A few months later, AlexNet did something different, and in practical terms, even more consequential. It was not an unsupervised cat discoverer. It was a supervised deep convolutional network trained on roughly 1.2 million labeled ImageNet images spanning 1,000 classes. In the 2012 ImageNet competition, it achieved a top-5 test error of 15.3%, compared with 26.2% for the runner-up. That was not an incremental improvement. It was a discontinuity large enough to reset the field’s expectations about what neural networks could do in vision. (NeurIPS Proceedings)

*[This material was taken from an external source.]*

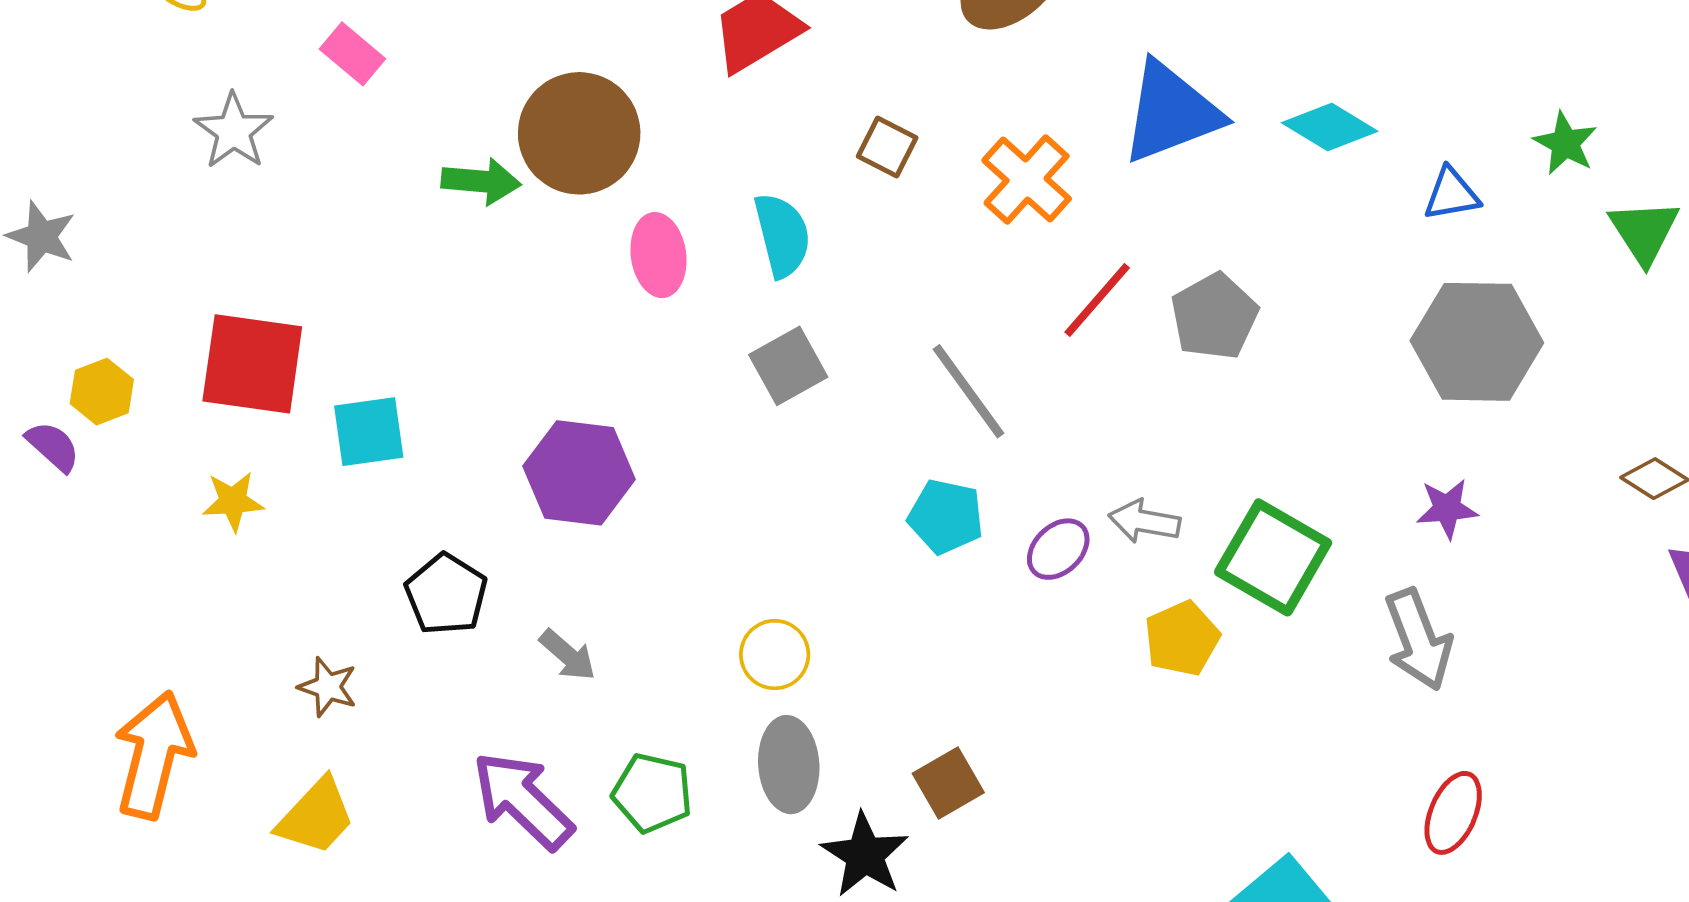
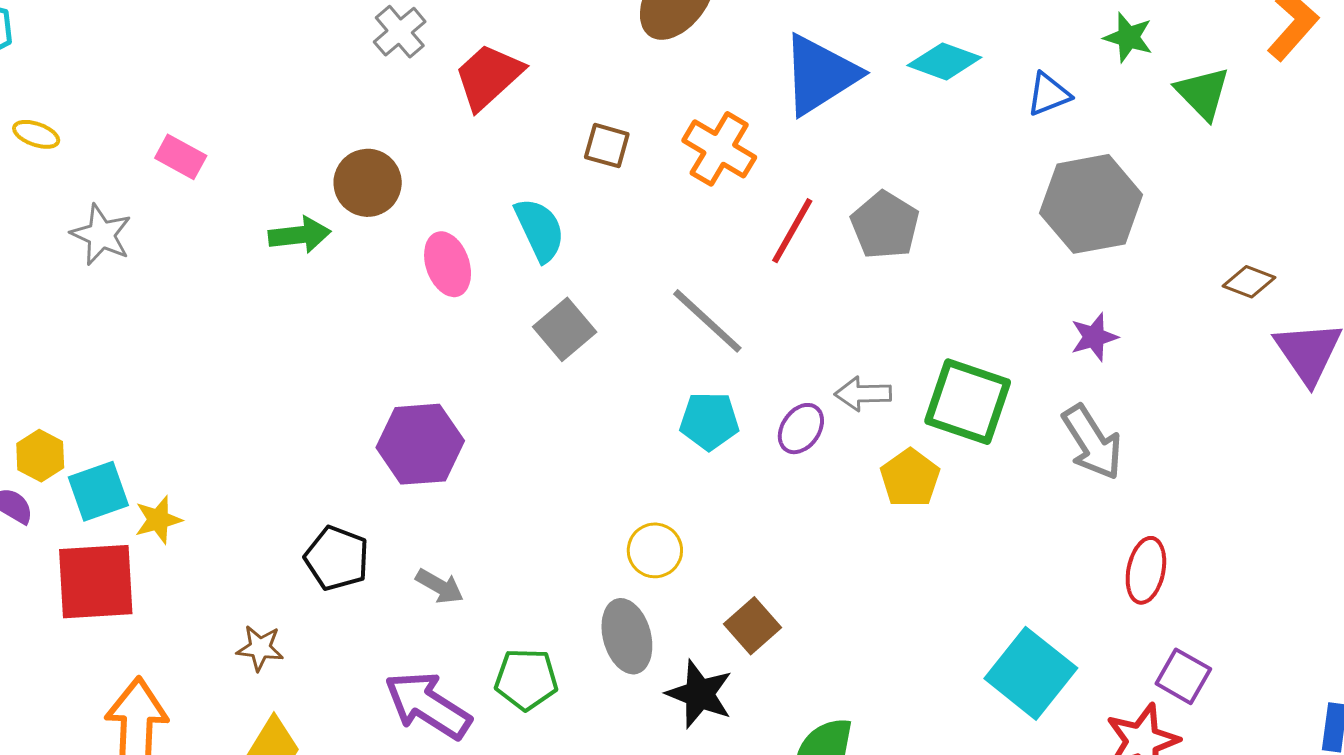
brown circle: (579, 133) -> (368, 183), size x0.7
red square: (252, 364) -> (96, 582), moved
cyan square: (369, 432) -> (98, 491), moved
yellow circle: (775, 655) -> (655, 550), moved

The core idea behind that victory was the convolutional layer. Rather than asking a model to understand an entire image as an undifferentiated block of pixels, convolution lets it learn local structure first: edges, corners, and textures, and then progressively higher-order compositions as depth increases. In one domain, those compositions become faces, dogs, and cats. In another, they can become breakouts, reversals, compressions, and cascades. This post is about what happens when that same machinery is turned away from photographs and aimed at a different kind of visual object: the recent price history of a stock.

I. The Idea

A candlestick chart is a picture. Not metaphorically. Literally. Each trading day emits a small packet of structure: Open, High, Low, Close, and Volume. When enough of those packets are lined up in sequence, human traders begin to perceive shapes. Some of those shapes are folklore. Some are overfit superstitions. But some are compressed descriptions of changing order flow, shifting participation, volatility contraction, failed continuation, or asymmetric response to information.

The question is whether a convolutional neural network can learn to read such patterns directly from raw market data.

The formulation is simple. Take the last (W) trading days of a stock’s history and arrange the five observable channels into a matrix

\[ \mathbf{X} \in \mathbb{R}^{C \times W}, \]

where (C = 5) corresponds to OHLCV and (W) is the lookback window in trading days.

The rows are not pixel intensities but market dimensions. The columns are not spatial coordinates but successive time steps. The model receives this matrix and answers a single question:

Will the stock price be higher or lower after (H) trading days?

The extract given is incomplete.